Write an expression for the orbital speed as a function of $r$, and plot the rotation curve.

(2) Problem 2.9 from textbook.

(3) Problem 2.10

(4) Problem 2.11

(5) Problem 2.13 (I recommend you use MathCad in solution of this problem.)

(6) Problem 2.14 (I recommend you use MathCad in solution of this problem.)

(7) In lecture, I showed how elliptical orbits could be derived from Newton's Laws. In the course of that derivation, a vector $\vec{D}$ emerged, defined by the equation (check class notes)

$$\vec{v} \times \vec{L} = G M \mu \hat{r} + \vec{D}$$ (3)

In lecture I said that $\vec{D}$ pointed towards perihelion. Show that this is true (i.e. give a good mathematical argument). Suggestion: Draw a fairly eccentric orbit and think about what $\vec{D}$ would be at some special points.
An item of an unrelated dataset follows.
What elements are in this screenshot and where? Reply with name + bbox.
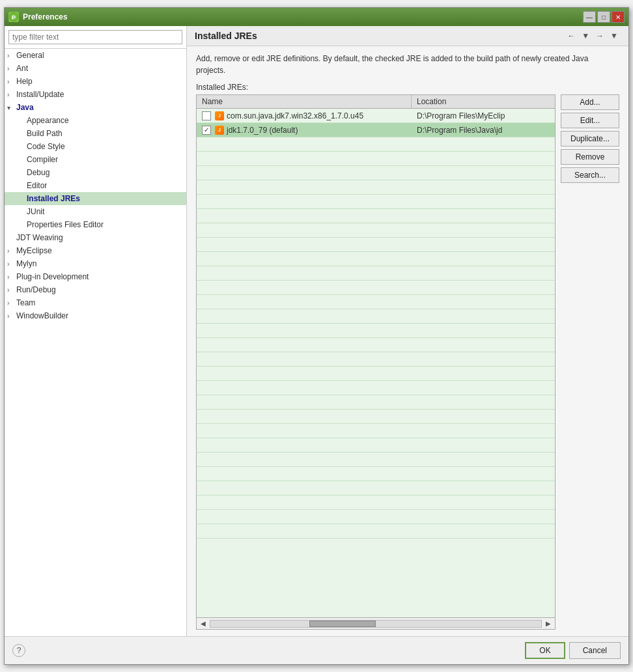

(8) Here is one to let you appreciate how special the inverse square law of gravity is for our existing here in the universe. An object is subject to a central force, and moves on an orbit given by

$$r = k \theta$$ (4)

What is the force law which would produce such an orbit? Hint: You need to generalize the arguments which led to the equation for $u(\theta)$ for the case of the inverse square law.